Anthropic’s findings also point to hierarchy inside the feature structure. A broad "San Francisco" feature could split into more specific features for landmarks and neighborhoods when examined more closely. Country features such as "Canada" or "Iceland" could split into sub-features such as "geography", "culture", and "politics".
This hierarchical pattern makes intuitive sense: broad concepts often contain narrower ones. In the model, the research suggests that this relationship can appear in the organization of features themselves.
Why this matters for AI safety and control
The Anthropic team sees the results as a step toward making capable AI systems more transparent and controllable. If researchers can identify features connected to concepts, they may be able to better understand why a model behaves a certain way in a given context.

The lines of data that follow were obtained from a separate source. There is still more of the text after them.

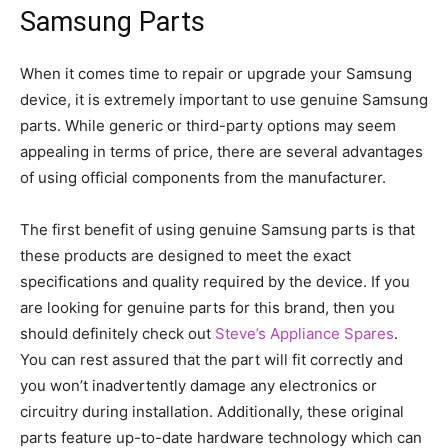
Samsung Parts
When it comes time to repair or upgrade your Samsung
device, it is extremely important to use genuine Samsung
parts. While generic or third-party options may seem
appealing in terms of price, there are several advantages
of using official components from the manufacturer.
The first benefit of using genuine Samsung parts is that
these products are designed to meet the exact
specifications and quality required by the device. If you
are looking for genuine parts for this brand, then you
should definitely check out
Steve’s Appliance Spares
.
You can rest assured that the part will fit correctly and
you won’t inadvertently damage any electronics or
circuitry during installation. Additionally, these original
parts feature up-to-date hardware technology which can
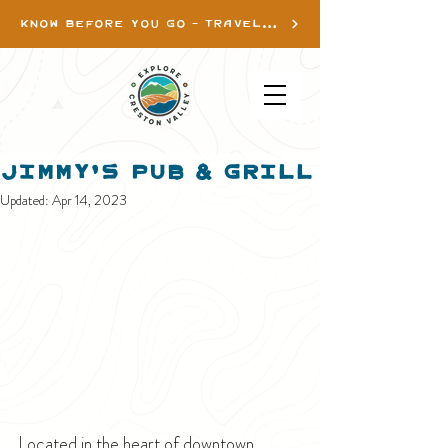
KNOW BEFORE YOU GO - TRAVEL INFO
Jimmy's Pub & Grill
Updated:
Apr 14, 2023
Located in the heart of downtown 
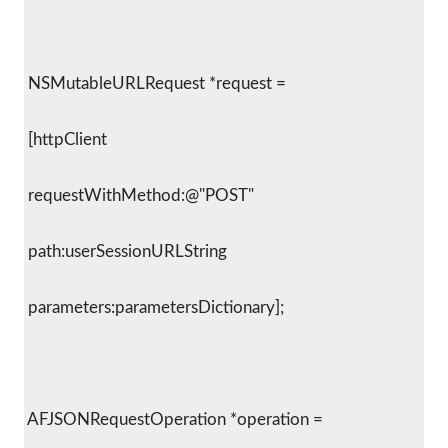
 NSMutableURLRequest *request =
 [httpClient
 requestWithMethod:@"POST"
 path:userSessionURLString
 parameters:parametersDictionary];
 AFJSONRequestOperation *operation =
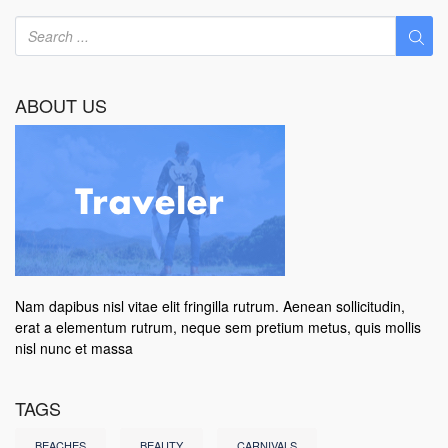
ABOUT US
Nam dapibus nisl vitae elit fringilla rutrum. Aenean sollicitudin,
erat a elementum rutrum, neque sem pretium metus, quis mollis
nisl nunc et massa
TAGS
BEACHES
BEAUTY
CARNIVALS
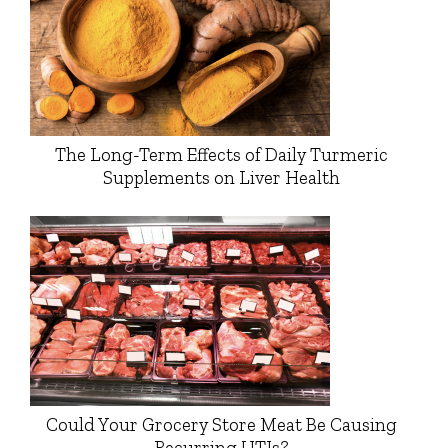
The Long-Term Effects of Daily Turmeric
Supplements on Liver Health
Could Your Grocery Store Meat Be Causing
Recurring UTIs?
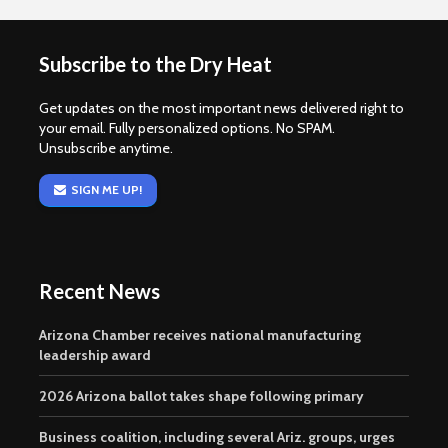
Subscribe to the Dry Heat
Get updates on the most important news delivered right to
your email. Fully personalized options. No SPAM.
Unsubscribe anytime.
SIGN ME UP!
Recent News
Arizona Chamber receives national manufacturing
leadership award
2026 Arizona ballot takes shape following primary
Business coalition, including several Ariz. groups, urges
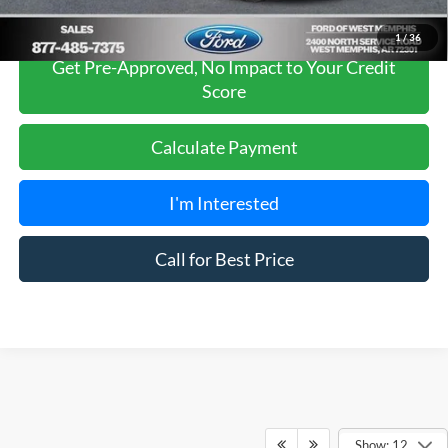
1
/
36
Get Pre-Approved, No Impact to Your Credit
Score
Calculate Payment
I'm Interested
Call for Best Price
Show: 12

The research also found potentially problematic features. Some were sensitive to bioweapons development, deception, or manipulation, and the source says such features could affect the model’s behavior.
That finding needs careful interpretation. The paper says the mere presence of these features does not necessarily mean the models are more dangerous. But it does show why deeper understanding is needed. Researchers need to know when these features activate, how strongly they activate, and how they influence outputs.
This is where interpretability becomes more than a research curiosity. If a model contains features tied to sensitive or harmful concepts, then understanding those features could help improve robustness and safer use. The work suggests a path toward examining model internals instead of relying only on output behavior.
The limits are still substantial
Anthropic’s research also makes clear that this is not a complete map of Claude 3 Sonnet. The researchers said the features they found represent only a small subset of all the concepts learned by the model during training.
They also warned that finding a full set of features with current techniques would be cost-prohibitive. According to the source, the computation required by the current approach would vastly exceed the compute used to train the model in the first place.
That limitation defines the state of the work. Dictionary learning can reveal meaningful internal structure, but scaling the method to cover everything inside a large model remains a major challenge. The research provides a candlelight view into the black box, not a full floodlight.
Still, the practical direction is clear. By connecting internal activation patterns to recognizable concepts and behaviors, Anthropic’s interpretability work gives researchers a way to ask more precise questions about how large language models operate. For Claude 3 Sonnet, that includes ordinary concepts, abstract ideas, image-linked features, hierarchical categories, and signals that matter for safety.